▶ GIVEN ENTRIES
• • • •

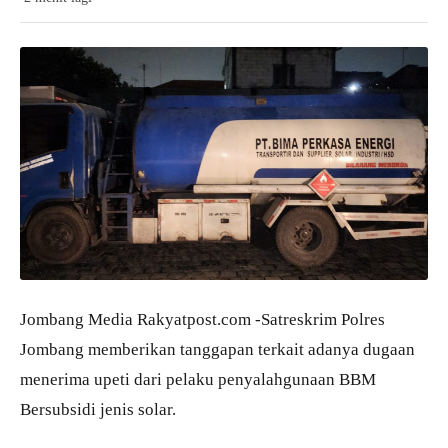
Jombang Media Rakyatpost.com -Satreskrim Polres
Jombang memberikan tanggapan terkait adanya dugaan
menerima upeti dari pelaku penyalahgunaan BBM
Bersubsidi jenis solar.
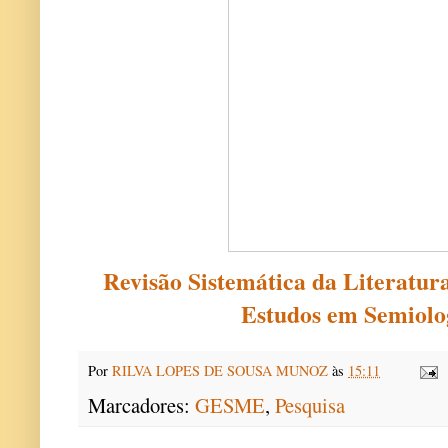
Revisão Sistemática da Literatur
Estudos em Semiolo
Por
RILVA LOPES DE SOUSA MUNOZ
às
15:11
Marcadores:
GESME
,
Pesquisa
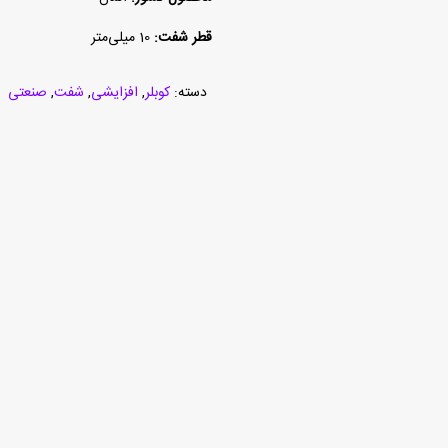
قطر شفت:
10 میلی‌متر
دسته:
کوبلر
,
افزایشی
,
شفت
,
صنعتی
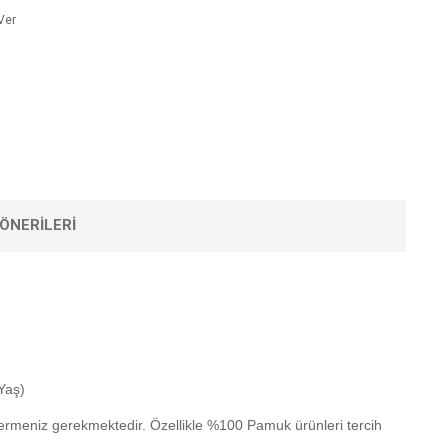
Ver
ÖNERILERI
Yaş)
termeniz gerekmektedir. Özellikle %100 Pamuk ürünleri tercih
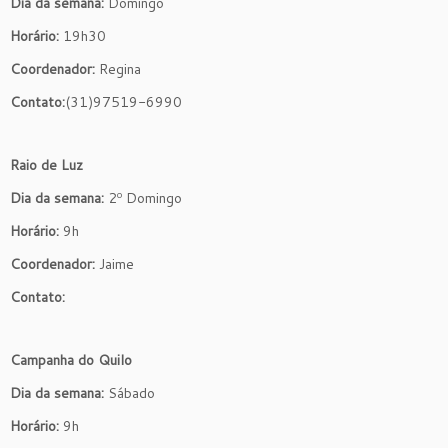
Dia da semana:
Domingo
Horário:
19h30
Coordenador:
Regina
Contato:
(31)97519-6990
Raio de Luz
Dia da semana:
2º Domingo
Horário:
9h
Coordenador:
Jaime
Contato:
Campanha do Quilo
Dia da semana:
Sábado
Horário:
9h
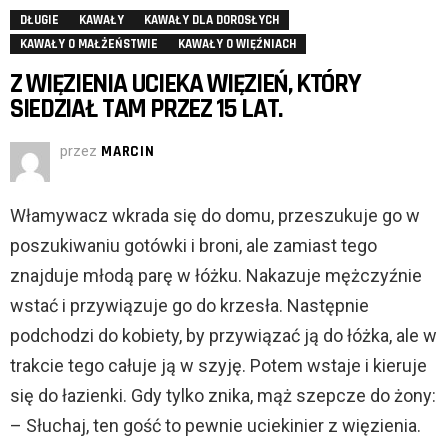
DŁUGIE
KAWAŁY
KAWAŁY DLA DOROSŁYCH
KAWAŁY O MAŁŻEŃSTWIE
KAWAŁY O WIĘŹNIACH
Z WIĘZIENIA UCIEKA WIĘZIEŃ, KTÓRY
SIEDZIAŁ TAM PRZEZ 15 LAT.
przez
MARCIN
Włamywacz wkrada się do domu, przeszukuje go w
poszukiwaniu gotówki i broni, ale zamiast tego
znajduje młodą parę w łóżku. Nakazuje mężczyźnie
wstać i przywiązuje go do krzesła. Następnie
podchodzi do kobiety, by przywiązać ją do łóżka, ale w
trakcie tego całuje ją w szyję. Potem wstaje i kieruje
się do łazienki. Gdy tylko znika, mąż szepcze do żony:
– Słuchaj, ten gość to pewnie uciekinier z więzienia.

• • • •

▶ WHAT YOU WILL DO
Set down only the lines from the line with "wstać i przywiązuje go do krzesła. Następnie" through the last line of the data above, keeping both the first and the last.

▶ SOLUTION FOR THIS PROBLEM
wstać i przywiązuje go do krzesła. Następnie
podchodzi do kobiety, by przywiązać ją do łóżka, ale w
trakcie tego całuje ją w szyję. Potem wstaje i kieruje
się do łazienki. Gdy tylko znika, mąż szepcze do żony:
– Słuchaj, ten gość to pewnie uciekinier z więzienia.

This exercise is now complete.